Joshua D. Woolley, MD, PhD
Assistant Professor of Psychiatry, UCSF
The Role of Oxytocin as a Potential Biomarker for Psychosis
Dr. Woolley has been studying the underpinnings of social deficits in schizophrenia and is currently examining oxytocin's potential as a treatment for the social dysfunction observed in patients with schizophrenia. Individuals with schizophrenia often demonstrate significant social cognitive deficits that can impair the formation and maintenance of healthy relationships, and negatively impact social interactions and community participation.
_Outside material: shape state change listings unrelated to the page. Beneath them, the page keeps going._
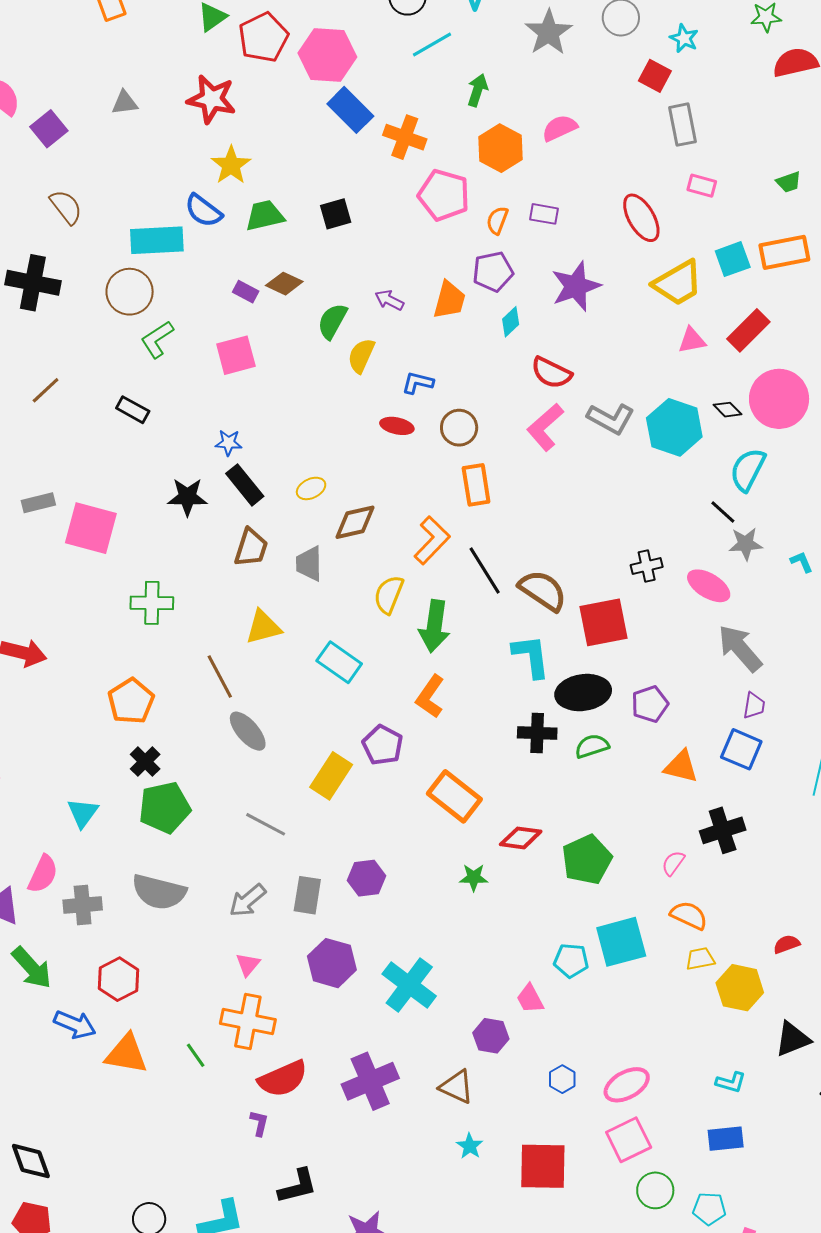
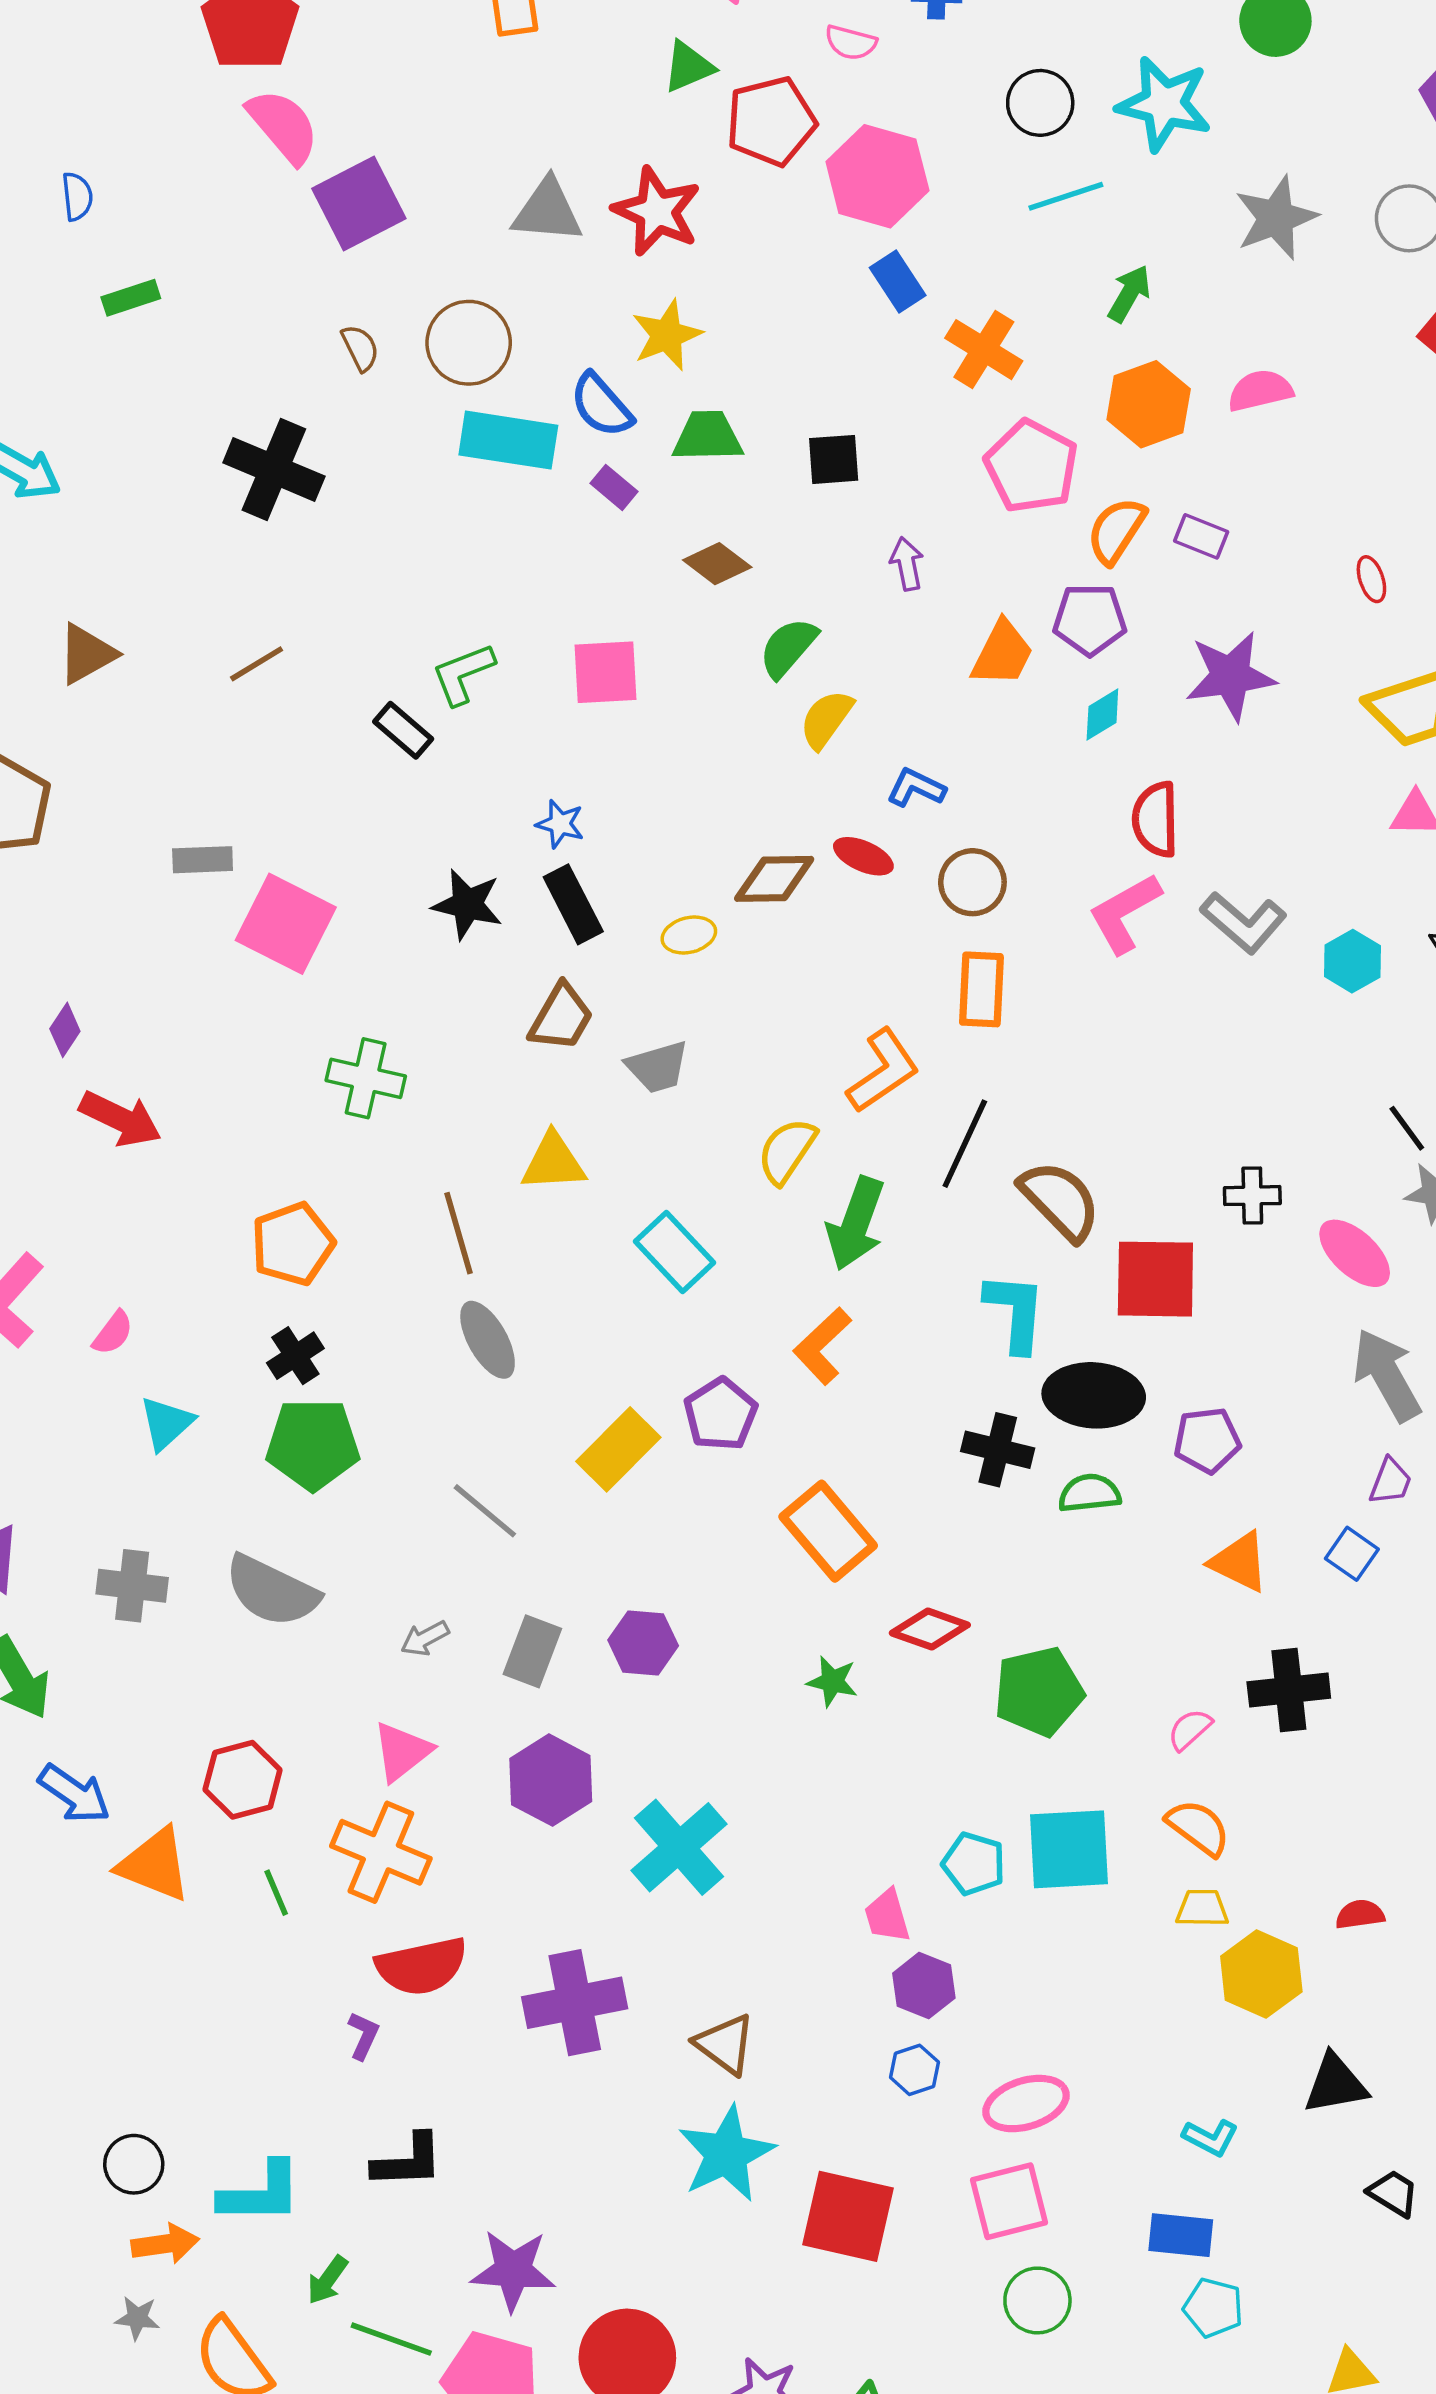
gray triangle: (125, 103) -> (547, 211), moved, size x1.5
blue rectangle: (350, 110) -> (898, 281), size x0.7
purple square: (49, 129) -> (359, 204), size x1.4
brown semicircle: (66, 207) -> (360, 348), size x0.7
red ellipse: (641, 218) -> (1371, 579), size x0.5
orange semicircle: (497, 220) -> (1116, 531), size x1.4
brown circle: (130, 292) -> (469, 343), moved
purple rectangle: (246, 292) -> (614, 487), moved
purple arrow: (389, 300) -> (907, 564), moved, turned 40
green L-shape: (157, 339) -> (463, 674), moved
red semicircle: (551, 373) -> (1155, 819), turned 51
cyan hexagon: (674, 427) -> (1352, 961), size x0.6
brown diamond: (355, 522) -> (774, 879), moved
gray trapezoid: (309, 564) -> (657, 1067), turned -117
black line: (485, 570) -> (965, 1144), turned 45
blue square: (741, 749) -> (1352, 1554), size x0.7
pink semicircle: (43, 874) -> (113, 1333), moved, size x0.7
gray arrow: (248, 900) -> (425, 1638), size x0.7
pink triangle: (248, 964) -> (402, 1752), size x1.4
red hexagon: (118, 979) -> (243, 1780), moved
purple hexagon: (491, 1036) -> (924, 1986), moved
cyan star: (470, 1146) -> (726, 2154), size x2.0
cyan pentagon: (709, 1209) -> (1213, 2308), moved

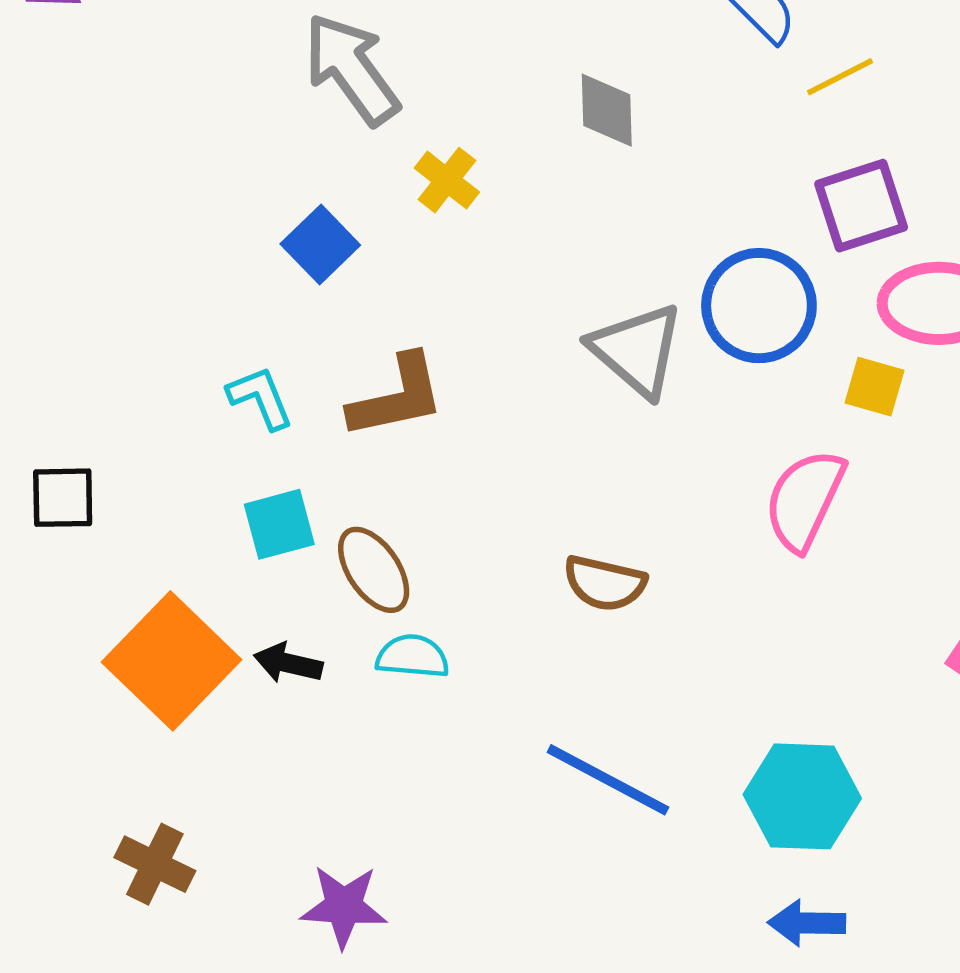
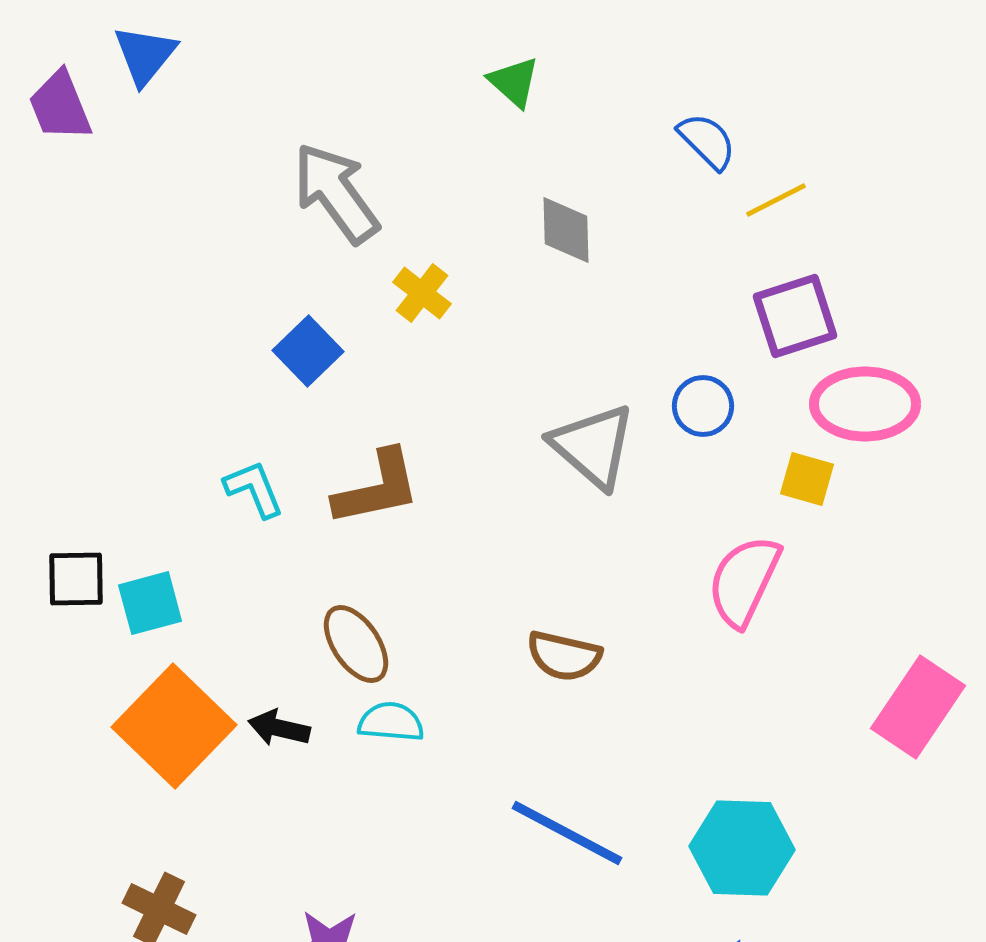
blue circle: (759, 306) -> (703, 406), size x0.6
cyan square: (279, 524) -> (150, 603), moved

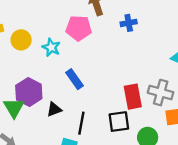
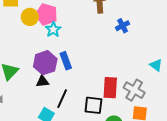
blue cross: (129, 23) -> (123, 26), turned -32
pink pentagon: (79, 28) -> (46, 14), moved
purple hexagon: (29, 92) -> (45, 63), moved

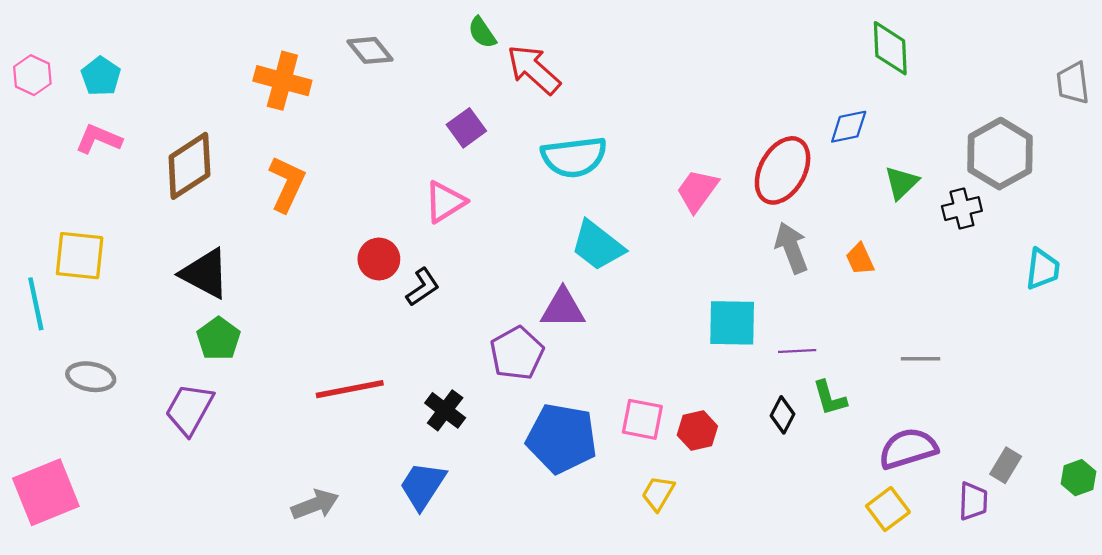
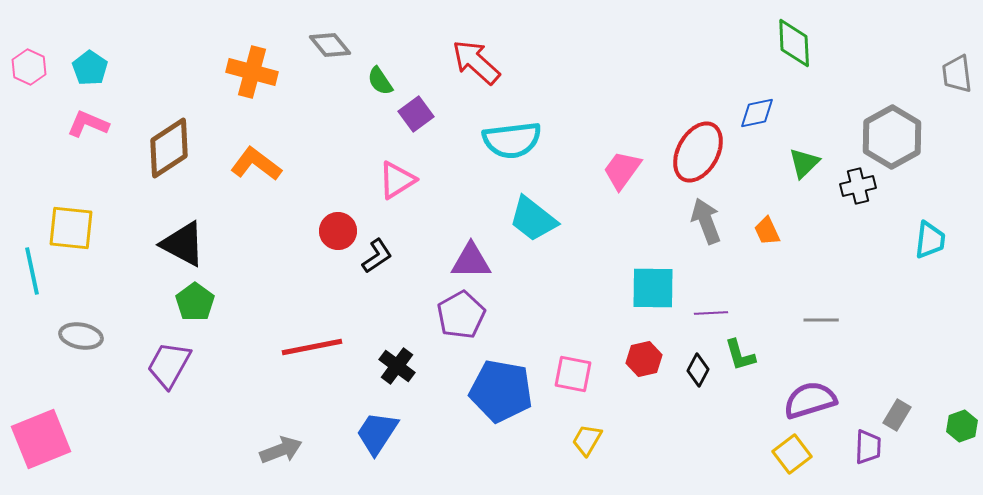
green semicircle: (482, 33) -> (380, 81), moved
orange L-shape: (287, 184) -> (256, 164), turned -78
purple triangle: (563, 308) -> (471, 261), moved
red hexagon: (697, 431) -> (644, 359), moved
However, there are currently no pharmacological treatments available to target these deficits. In healthy individuals, the natural hormone oxytocin has been shown to enhance social abilities such as understanding emotions and trusting others. Thus, a primary focus of our research has been to examine whether supplementary oxytocin administration can improve social cognition in individuals with schizophrenia, which may ultimately lead to stronger relationships, improved social and occupational functioning, and a higher overall quality of life.
In addition to our ongoing behavioral study examining the effects on oxytocin on social cognition in adults with schizophrenia, we are currently engaged in two studies that utilize neuroimaging (fMRI and MEG) to explore oxytocin-induced brain changes in patients with schizophrenia when engaged in social cognitive tasks.
Building on his research with oxytocin and schizophrenia, Dr. Woolley works in collaboration with Dr. Wendy Berry Mendes and Dr. Danielle Schlosser at the University of California, San Francisco to investigate whether oxytocin can improve dyadic family interactions in families where a child has been diagnosed with a mental illness. Parents, caretakers and other family members often experience stress, guilt, feelings of isolation, and other emotional difficulties when one or more relatives are diagnosed with mental illness. This can negatively effect the relationship between patients and family members, and interfere with treatment and care. Dr. Woolley and his team hope that oxytocin can help mediate some of these emotionally challenging experiences and foster positive communication.
Dr. Woolley also works closely with Dr. Steven Batki, Dr. David Kan, and research fellow Dr. Chris Stauffer at the San Francisco VA Medical Center's on studies that examine whether oxytocin can used as an adjunct treatment for overcoming opioid dependence and other substance use disorders. Additionly, Dr. Woolley collaborates with Dr. Sophia Vinogradov, a leading researcher in intensive computerized cognitive training exercises for patients with schizophrenia, to assess the feasibility of delivering cognitive training on mobile devices.
Most recently, Dr. Woolley and his team have been awarded a grant to study the effects of oxytocin on team dynamics and unit cohesion in ROTC recruits. The team has also recently received a grant to study PTSD.